Se avrai la pazienza di leggere il programma che ho linkato, troverai pane per i tuoi denti, Scarth.
Sulla destra, in rosso, c’è il sommario: ad ogni argomento corrisponde una pagina. Puoi saltare su e giù a piacimento, ma ti consiglio di leggerlo tutto.

Naturalmente, FN non vincerà le lezioni. Anzi, non supererà neppure lo sbarramento. Come ha scritto Nessie, non sarà presente in tutti i collegi poiché – non avendo rappresentanza al Parlamento nazionale né a quello europeo – dovrà raccogliere le firme su scala regionale e alcune regioni sono decisamente off limits…
Ciò nonostante avrà il mio voto. Che sarà un voto “ideologico”, quindi “inutile” secondo le categorie di certi esperti.
Come per decenni è stato inutile il voto per il Front National in Francia, al quale la legge elettorale impedisce di eleggere suoi rappresentanti alle politiche. Malgrado questo, i francesi hanno continuato a premiarlo e lo hanno fatto crescere al punto che, pur privo di deputati nazionali, riesce – su certi temi – a condizionare le scelte del governo, costretto a rincorrerlo per non perdere consensi.
Si può avere un ruolo anche senza vincere, purché si acquisti una forza sufficiente per agire da pungolo.
(no caste)

Nessie said...

Grazie Roscriv! Mai come in questo momento le parole di Chesterton sono un benefico balsamo. Grande e lucido pensatore e umorista, piaceva molto a Borges. Magari, riuscire a mantenere un simile umorismo anche nelle circostanze apocalittiche che stiamo attraversando. Ho letto il tuo blog chestertiano che ora salvo nel mio blog culturale Il Giardino delle Esperidi . Passa ancora a trovarci, ciao.

Nessie said...

No caste, sottoscrivo quanto scrivi a proposito dell' "avere un ruolo anche senza vincere, purché si acquisti una forza sufficiente per agire da pungolo".

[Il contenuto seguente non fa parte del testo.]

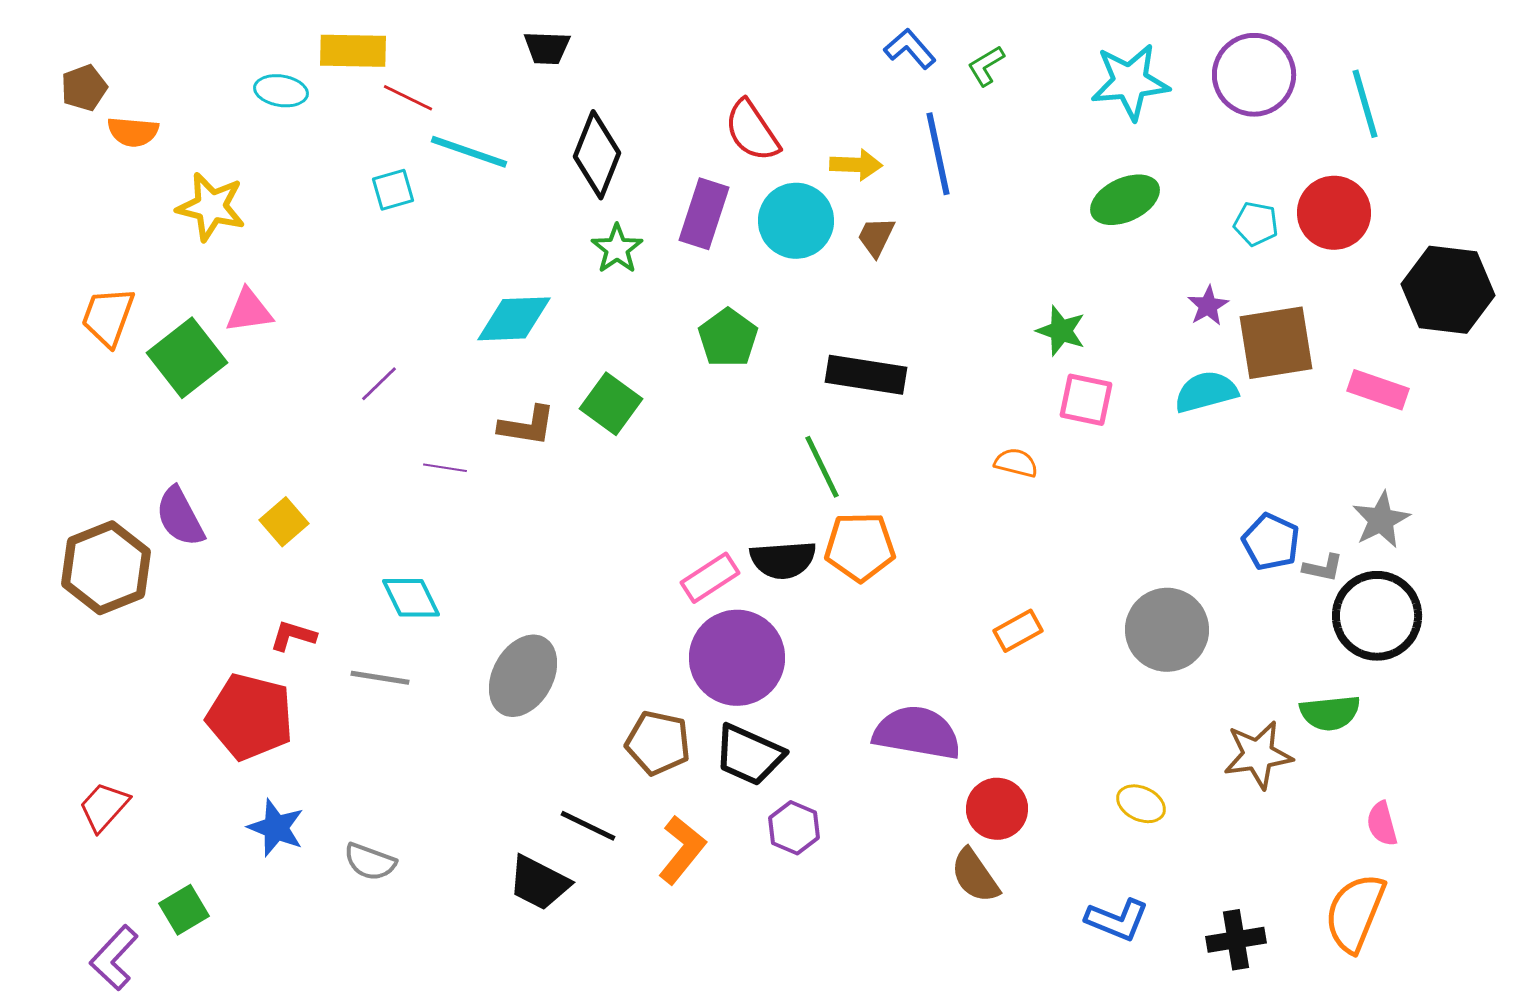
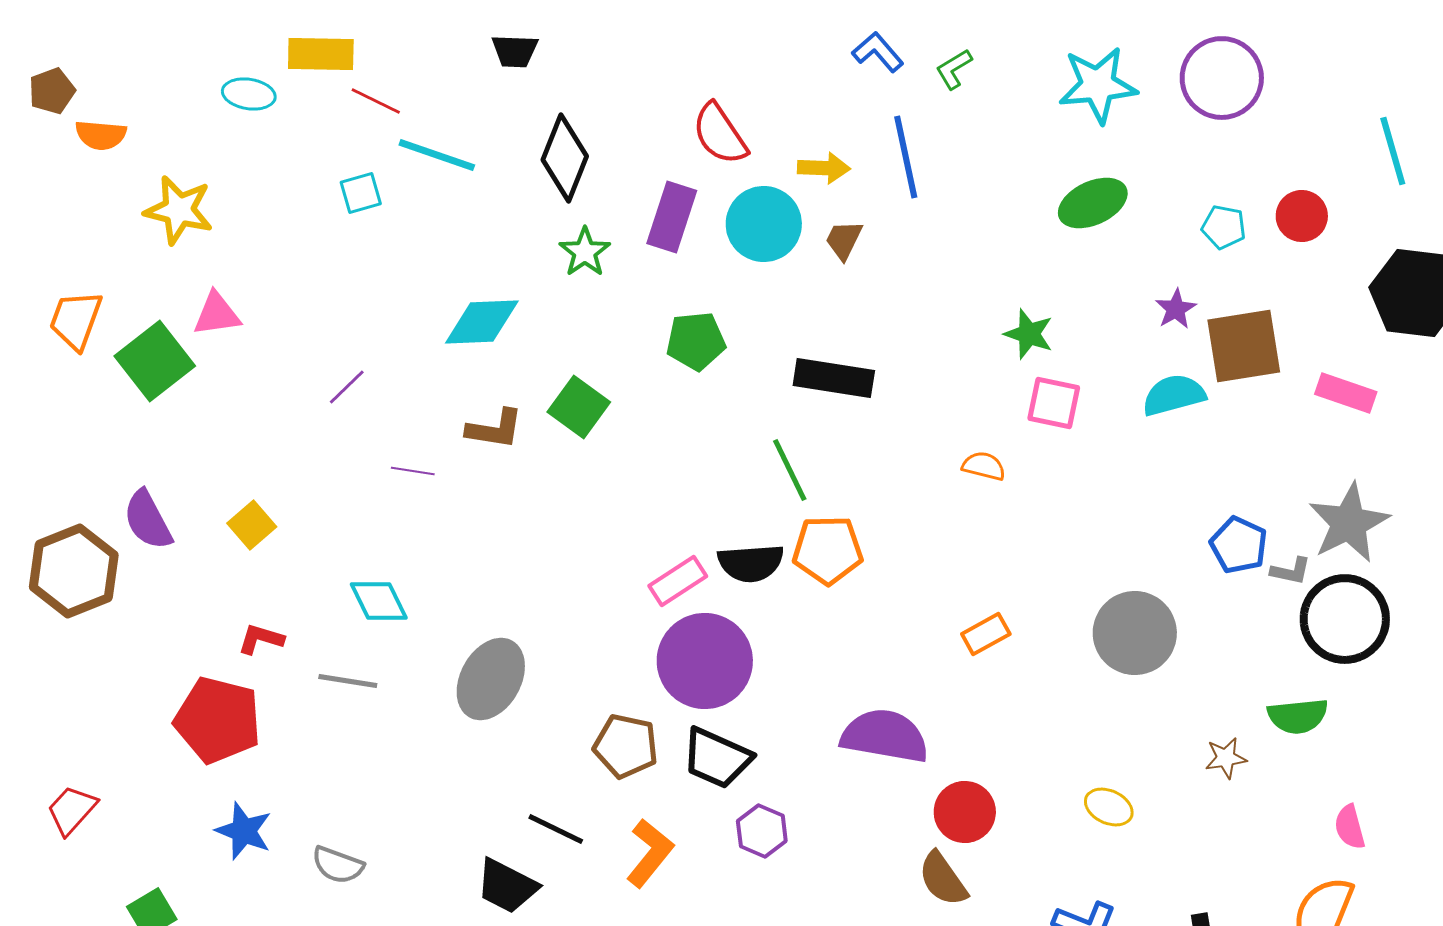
cyan line: (1365, 104) -> (1393, 151), moved
red circle: (1334, 213) -> (1302, 216), size x0.7
green pentagon: (728, 338) -> (696, 341), turned 30
gray star: (1381, 520) -> (1349, 523), size x1.4
brown star: (1258, 755) -> (1226, 758), size x0.6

Come sai ho sempre votato per la Lega, ma ora questo suo ruolo del can che abbaia e che poi si appiattisce sempre su Bunga, mi ha rotto. Già mi era scaduta dopo come si era comportata sul Trattato di Lisbona. Beh, vedremo.

Nessie said...

Letto Icebergfinanza marco. E guardato il video dei giovani indignati americani.

Ma ci vuole un salto di qualità: da indignati (che è il minimo) si deve diventare arrabbiati. E non mollare neanche di fronte alle manganellate della polizia venduta ai banchieri.